(EXERCISE PROMPT) Restate the listing below word for word; no pictures belong in the copy.

· · · · ·

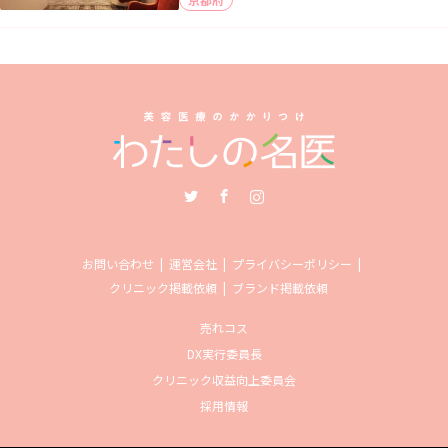
Twitter
Facebook
Instagram
お問い合わせ
運営会社
プライバシーポリシー
クリニック掲載依頼
ブランド掲載依頼
売れコス
DX実行委員長
クリニック収益向上委員会
採用情報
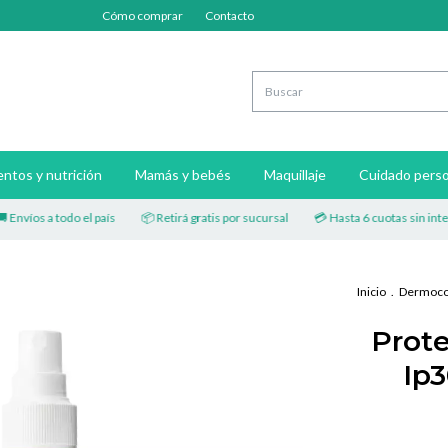
Cómo comprar
Contacto
ntos y nutrición
Mamás y bebés
Maquillaje
Cuidado perso
os a todo el país
📦 Retirá gratis por sucursal
💳 Hasta 6 cuotas sin interés
Inicio
.
Dermoco
Prote
Ip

· · · · ·

(SOLUTION TO THE PROBLEM)
Twitter
Facebook
Instagram
お問い合わせ
運営会社
プライバシーポリシー
クリニック掲載依頼
ブランド掲載依頼
売れコス
DX実行委員長
クリニック収益向上委員会
採用情報
Cómo comprar
Contacto
ntos y nutrición
Mamás y bebés
Maquillaje
Cuidado perso
os a todo el país
📦 Retirá gratis por sucursal
💳 Hasta 6 cuotas sin interés
Inicio
.
Dermoco
Prote
Ip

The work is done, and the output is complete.